Katie Lee's Roasted Pumpkin And Pomegranate Salad
4 from 1 ratings
Pomegranate and pumpkin mis flawlessly in the recipe by Katie Lee, Clos du Bois ambassador. Although she keeps this one on the menu for Thanksgiving, we think this recipe has a little more lee-way in terms of the seasons. It also makes for a great way to eat light, while devouring your favorite pumpkin flavors. 
Servings
4
servings
Ingredients
  • 3 cup sugar pumpkin, peeled and cut into ½-inch cubes (about 3 pounds)
  • 2 tablespoon olive oil
  • kosher salt and freshly ground black pepper
  • 6 cup lightly packed baby arugula
  • 2 tablespoon roasted and salted pepitas (shelled pumpkin seeds)
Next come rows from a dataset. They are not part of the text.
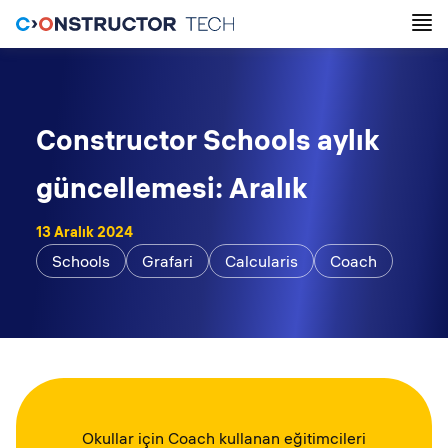
Constructor Schools aylık
güncellemesi: Aralık
13 Aralık 2024
Schools
Grafari
Calcularis
Coach
Okullar için Coach kullanan eğitimcileri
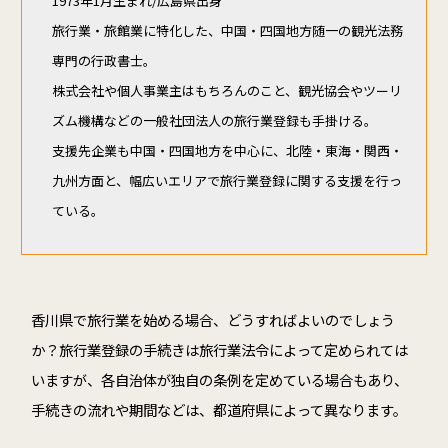
1973年1月生まれ/広島県出身
旅行業・旅館業に特化した、中国・四国地方随一の観光法務
専門の行政書士。
株式会社や個人事業主はもちろんのこと、観光協会やツーリ
ズム機構などの一般社団法人の旅行業登録も手掛ける。
支援先企業も中国・四国地方を中心に、北陸・東海・関西・
九州方面と、幅広いエリアで旅行業登録に関する支援を行っ
ている。
香川県で旅行業を始める場合、どうすればよいのでしょう
か？旅行業登録の手続きは旅行業法令によって定められては
いますが、各自治体が独自の条例を定めている場合もあり、
手続きの流れや期間などは、都道府県によって異なります。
  • 1/4 cup pomegranate seeds
  • 1/4 cup parmesan cheese savings
  • 1 shallot, minced
  • 3 tablespoon balsamic vinegar
  • 1/4 cup extra virgin olive oil
  • 1 tablespoon dijon mustard
  • 1 tablespoon pomegranate molasses (or honey)
  • kosher salt and freshly ground black pepper
Directions
  1. Preheat the oven to 400°F.
  2. Toss the pumpkin with the olive oil and season with salt and pepper. Arrange in a single layer on a baking sheet and roast for 45 minutes, until fork tender. Let cool completely.
  3. Place the arugula in a large salad bowl. Top with roasted pumpkin, pepitas, and pomegranate seeds. Garnish with Parmesan shavings and serve with vinaigrette.
  4. In a small bowl, whisk all the ingredients together until emulsified.